With a little bit of stage drama, Noseda came on stage after intermission, took a perfunctory bow, whipped around, punching the down-beat as he turned, and they were off. What followed was serious, exhilarating and sometimes surprising. There was a searching delicacy in the playfulness of the third movement that, at times, sounded almost intimate, the strings so soft that their sound was more aura than substance. The brass in the final movement exuded elation more than triumph, and, throughout, the performance radiated joy, as if Noseda was exploring Beethoven’s soul, not just his mind. The orchestra was on the top of its game and swept up in Noseda’s energy and intensity, playing the symphony as if it were a fresh experience.
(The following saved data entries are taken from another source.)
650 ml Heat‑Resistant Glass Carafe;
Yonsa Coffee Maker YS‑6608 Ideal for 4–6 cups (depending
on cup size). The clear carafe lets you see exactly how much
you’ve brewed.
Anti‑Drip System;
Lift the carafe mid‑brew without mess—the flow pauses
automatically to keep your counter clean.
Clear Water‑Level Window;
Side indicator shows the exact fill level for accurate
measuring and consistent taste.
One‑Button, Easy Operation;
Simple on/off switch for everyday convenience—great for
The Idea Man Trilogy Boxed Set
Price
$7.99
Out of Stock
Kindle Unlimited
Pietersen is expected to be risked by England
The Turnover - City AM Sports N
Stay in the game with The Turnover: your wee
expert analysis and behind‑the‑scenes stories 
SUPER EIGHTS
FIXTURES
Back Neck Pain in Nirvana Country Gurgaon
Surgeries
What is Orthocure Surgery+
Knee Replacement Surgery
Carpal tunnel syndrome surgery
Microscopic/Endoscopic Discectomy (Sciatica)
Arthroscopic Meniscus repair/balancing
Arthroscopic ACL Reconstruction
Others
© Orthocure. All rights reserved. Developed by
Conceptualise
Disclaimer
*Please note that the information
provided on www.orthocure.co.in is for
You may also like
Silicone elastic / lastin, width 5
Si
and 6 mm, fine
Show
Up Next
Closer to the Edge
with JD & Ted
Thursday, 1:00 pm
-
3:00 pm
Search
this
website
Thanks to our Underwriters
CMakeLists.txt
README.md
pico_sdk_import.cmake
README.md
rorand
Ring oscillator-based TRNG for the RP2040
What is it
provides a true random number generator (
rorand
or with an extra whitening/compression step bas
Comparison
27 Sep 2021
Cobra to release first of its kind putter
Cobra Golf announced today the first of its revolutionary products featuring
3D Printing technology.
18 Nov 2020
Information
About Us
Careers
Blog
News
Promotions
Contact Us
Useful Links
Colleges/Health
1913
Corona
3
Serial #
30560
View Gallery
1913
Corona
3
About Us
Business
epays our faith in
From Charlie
Schoenberg began work on his Chamber Symphony no. 2 (for 15 players) in 1906 while he was still writing largely tonal music. Struggling to finish, he put it away for almost 30 years, an interval he spent developing the twelve-tone harmonic system for which he became famous (or, in some circles, infamous). But when, on the urging of a colleague he picked it up again in 1933, he chose to return to a tonal idiom. Although “Chamber” has stuck to its title, at some point along the way, the piece grew to full symphonic proportions.

There’s a sweetness to the symphony’s two movements that Noseda and the orchestra projected beautifully. The first movement, somewhat dark and anxious, builds in waves of tension, never hurried but inexorable. The melodic fragment first heard in the flute wanders around the orchestra, and different timbres give it very different personalities but all quite gentle and transparent. The second movement is sunnier and more scattered with shards of themes tried out in various combinations, its many solos strewn around the orchestra reflecting its chamber origins.

Between the Schoenberg and the Beethoven, not so much a bridge as a cushion, was a lush and colorful reading of Brahms Variations on a Theme by Haydn. Noseda focused on contrasts of mood here, the mistiness of the first variation, the careful balance of interweaving melodies in the fourth and the blaze of sunlight as the music shifts from minor to major in the majestic final passacaglia.

The program will be repeated 8 p.m. Friday and Saturday.